Records from a data source:

"""

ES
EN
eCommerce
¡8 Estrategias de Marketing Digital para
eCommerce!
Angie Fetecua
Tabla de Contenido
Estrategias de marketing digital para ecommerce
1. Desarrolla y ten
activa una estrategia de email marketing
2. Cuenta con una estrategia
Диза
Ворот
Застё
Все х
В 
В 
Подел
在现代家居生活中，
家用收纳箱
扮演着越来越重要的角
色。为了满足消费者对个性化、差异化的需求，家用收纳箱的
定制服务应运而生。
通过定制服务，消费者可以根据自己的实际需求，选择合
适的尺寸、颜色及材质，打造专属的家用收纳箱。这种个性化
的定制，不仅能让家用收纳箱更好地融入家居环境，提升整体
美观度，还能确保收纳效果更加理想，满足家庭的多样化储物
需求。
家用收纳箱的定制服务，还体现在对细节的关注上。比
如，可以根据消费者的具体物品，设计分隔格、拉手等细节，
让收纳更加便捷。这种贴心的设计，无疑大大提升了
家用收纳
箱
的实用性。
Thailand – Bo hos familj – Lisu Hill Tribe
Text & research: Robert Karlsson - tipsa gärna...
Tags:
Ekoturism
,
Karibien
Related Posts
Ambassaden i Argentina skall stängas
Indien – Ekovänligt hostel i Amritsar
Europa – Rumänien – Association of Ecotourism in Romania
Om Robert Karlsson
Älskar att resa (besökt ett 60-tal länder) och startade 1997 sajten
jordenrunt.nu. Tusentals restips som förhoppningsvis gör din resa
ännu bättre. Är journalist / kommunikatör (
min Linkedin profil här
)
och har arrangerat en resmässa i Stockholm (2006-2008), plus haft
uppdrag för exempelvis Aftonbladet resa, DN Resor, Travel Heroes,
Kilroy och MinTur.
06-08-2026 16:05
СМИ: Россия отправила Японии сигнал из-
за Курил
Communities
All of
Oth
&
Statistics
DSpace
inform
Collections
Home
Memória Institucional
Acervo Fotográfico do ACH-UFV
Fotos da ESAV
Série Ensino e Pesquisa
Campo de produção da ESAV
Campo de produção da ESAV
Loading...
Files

"""

Every line above that includes the word "resa" should be listed.

**WRITTEN ANSWER**
Älskar att resa (besökt ett 60-tal länder) och startade 1997 sajten
jordenrunt.nu. Tusentals restips som förhoppningsvis gör din resa
uppdrag för exempelvis Aftonbladet resa, DN Resor, Travel Heroes,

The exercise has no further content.